[Goal of the exercise] Apart from the images, repeat the data below exactly as written.

[Data]
★ ★ ★
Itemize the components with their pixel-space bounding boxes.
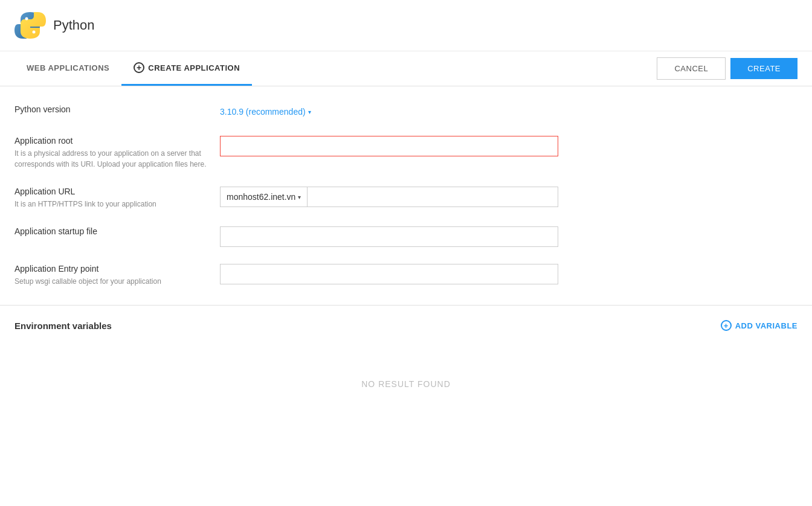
app-root-input[interactable] [220, 136, 558, 156]
add-variable-button[interactable]: + ADD VARIABLE [721, 320, 798, 331]
create-button[interactable]: CREATE [730, 58, 798, 79]
url-input-wrapper: monhost62.inet.vn ▾ [220, 187, 558, 207]
app-root-hint: It is a physical address to your applica… [14, 148, 208, 170]
env-variables-section: Environment variables + ADD VARIABLE NO … [0, 306, 812, 452]
no-result-message: NO RESULT FOUND [14, 343, 798, 437]
url-prefix-dropdown[interactable]: monhost62.inet.vn ▾ [221, 187, 308, 207]
svg-point-0 [25, 18, 28, 21]
nav-bar: WEB APPLICATIONS + CREATE APPLICATION CA… [0, 51, 812, 86]
app-entry-row: Application Entry point Setup wsgi calla… [14, 264, 798, 287]
app-startup-label-col: Application startup file [14, 226, 220, 239]
python-version-select[interactable]: 3.10.9 (recommended) ▾ [220, 104, 311, 119]
tab-web-applications[interactable]: WEB APPLICATIONS [14, 53, 121, 85]
app-url-label: Application URL [14, 187, 208, 196]
chevron-down-icon: ▾ [308, 109, 311, 115]
app-startup-input[interactable] [220, 226, 558, 247]
app-root-control [220, 136, 798, 156]
add-plus-icon: + [721, 320, 732, 331]
add-variable-label: ADD VARIABLE [735, 321, 798, 330]
app-entry-label: Application Entry point [14, 264, 208, 274]
app-startup-row: Application startup file [14, 226, 798, 247]
app-entry-input[interactable] [220, 264, 558, 284]
app-entry-hint: Setup wsgi callable object for your appl… [14, 276, 208, 287]
python-version-value: 3.10.9 (recommended) [220, 107, 306, 117]
url-prefix-value: monhost62.inet.vn [227, 192, 295, 202]
app-root-label-col: Application root It is a physical addres… [14, 136, 220, 170]
app-url-control: monhost62.inet.vn ▾ [220, 187, 798, 207]
form-content: Python version 3.10.9 (recommended) ▾ Ap… [0, 86, 812, 306]
app-startup-label: Application startup file [14, 226, 208, 236]
env-title: Environment variables [14, 321, 112, 331]
app-entry-label-col: Application Entry point Setup wsgi calla… [14, 264, 220, 287]
svg-point-1 [33, 31, 36, 34]
plus-circle-icon: + [134, 62, 144, 73]
app-root-label: Application root [14, 136, 208, 146]
app-entry-control [220, 264, 798, 284]
python-version-label-col: Python version [14, 104, 220, 117]
env-header: Environment variables + ADD VARIABLE [14, 320, 798, 331]
app-title: Python [53, 18, 95, 33]
url-suffix-input[interactable] [308, 187, 558, 207]
app-header: Python [0, 0, 812, 51]
app-url-label-col: Application URL It is an HTTP/HTTPS link… [14, 187, 220, 210]
nav-tabs: WEB APPLICATIONS + CREATE APPLICATION [14, 51, 252, 86]
nav-actions: CANCEL CREATE [657, 57, 798, 80]
python-version-row: Python version 3.10.9 (recommended) ▾ [14, 104, 798, 119]
url-prefix-chevron-icon: ▾ [298, 194, 301, 200]
app-startup-control [220, 226, 798, 247]
python-version-label: Python version [14, 104, 208, 114]
cancel-button[interactable]: CANCEL [657, 57, 726, 80]
create-tab-label: CREATE APPLICATION [148, 63, 240, 72]
python-logo [14, 10, 46, 41]
python-version-control: 3.10.9 (recommended) ▾ [220, 104, 798, 119]
app-url-hint: It is an HTTP/HTTPS link to your applica… [14, 199, 208, 210]
tab-create-application[interactable]: + CREATE APPLICATION [121, 51, 252, 86]
app-url-row: Application URL It is an HTTP/HTTPS link… [14, 187, 798, 210]
app-root-row: Application root It is a physical addres… [14, 136, 798, 170]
★ ★ ★
[Answer to this task]
Itemize the components with their pixel-space bounding boxes.
app-root-input[interactable] [220, 136, 558, 156]
add-variable-button[interactable]: + ADD VARIABLE [721, 320, 798, 331]
create-button[interactable]: CREATE [730, 58, 798, 79]
url-input-wrapper: monhost62.inet.vn ▾ [220, 187, 558, 207]
app-root-hint: It is a physical address to your applica… [14, 148, 208, 170]
env-variables-section: Environment variables + ADD VARIABLE NO … [0, 306, 812, 452]
no-result-message: NO RESULT FOUND [14, 343, 798, 437]
url-prefix-dropdown[interactable]: monhost62.inet.vn ▾ [221, 187, 308, 207]
svg-point-0 [25, 18, 28, 21]
nav-bar: WEB APPLICATIONS + CREATE APPLICATION CA… [0, 51, 812, 86]
app-entry-row: Application Entry point Setup wsgi calla… [14, 264, 798, 287]
app-startup-label-col: Application startup file [14, 226, 220, 239]
python-version-select[interactable]: 3.10.9 (recommended) ▾ [220, 104, 311, 119]
tab-web-applications[interactable]: WEB APPLICATIONS [14, 53, 121, 85]
app-url-label: Application URL [14, 187, 208, 196]
chevron-down-icon: ▾ [308, 109, 311, 115]
app-startup-input[interactable] [220, 226, 558, 247]
app-root-control [220, 136, 798, 156]
add-plus-icon: + [721, 320, 732, 331]
add-variable-label: ADD VARIABLE [735, 321, 798, 330]
app-entry-label: Application Entry point [14, 264, 208, 274]
app-startup-row: Application startup file [14, 226, 798, 247]
app-entry-input[interactable] [220, 264, 558, 284]
app-entry-hint: Setup wsgi callable object for your appl… [14, 276, 208, 287]
python-version-value: 3.10.9 (recommended) [220, 107, 306, 117]
url-prefix-value: monhost62.inet.vn [227, 192, 295, 202]
app-root-label-col: Application root It is a physical addres… [14, 136, 220, 170]
app-url-control: monhost62.inet.vn ▾ [220, 187, 798, 207]
form-content: Python version 3.10.9 (recommended) ▾ Ap… [0, 86, 812, 306]
app-startup-label: Application startup file [14, 226, 208, 236]
env-title: Environment variables [14, 321, 112, 331]
app-entry-label-col: Application Entry point Setup wsgi calla… [14, 264, 220, 287]
svg-point-1 [33, 31, 36, 34]
plus-circle-icon: + [134, 62, 144, 73]
app-root-label: Application root [14, 136, 208, 146]
app-entry-control [220, 264, 798, 284]
python-version-label-col: Python version [14, 104, 220, 117]
env-header: Environment variables + ADD VARIABLE [14, 320, 798, 331]
app-title: Python [53, 18, 95, 33]
url-suffix-input[interactable] [308, 187, 558, 207]
app-header: Python [0, 0, 812, 51]
app-url-label-col: Application URL It is an HTTP/HTTPS link… [14, 187, 220, 210]
nav-tabs: WEB APPLICATIONS + CREATE APPLICATION [14, 51, 252, 86]
nav-actions: CANCEL CREATE [657, 57, 798, 80]
python-version-row: Python version 3.10.9 (recommended) ▾ [14, 104, 798, 119]
url-prefix-chevron-icon: ▾ [298, 194, 301, 200]
app-startup-control [220, 226, 798, 247]
python-version-label: Python version [14, 104, 208, 114]
cancel-button[interactable]: CANCEL [657, 57, 726, 80]
create-tab-label: CREATE APPLICATION [148, 63, 240, 72]
python-logo [14, 10, 46, 41]
python-version-control: 3.10.9 (recommended) ▾ [220, 104, 798, 119]
app-url-hint: It is an HTTP/HTTPS link to your applica… [14, 199, 208, 210]
tab-create-application[interactable]: + CREATE APPLICATION [121, 51, 252, 86]
app-url-row: Application URL It is an HTTP/HTTPS link… [14, 187, 798, 210]
app-root-row: Application root It is a physical addres… [14, 136, 798, 170]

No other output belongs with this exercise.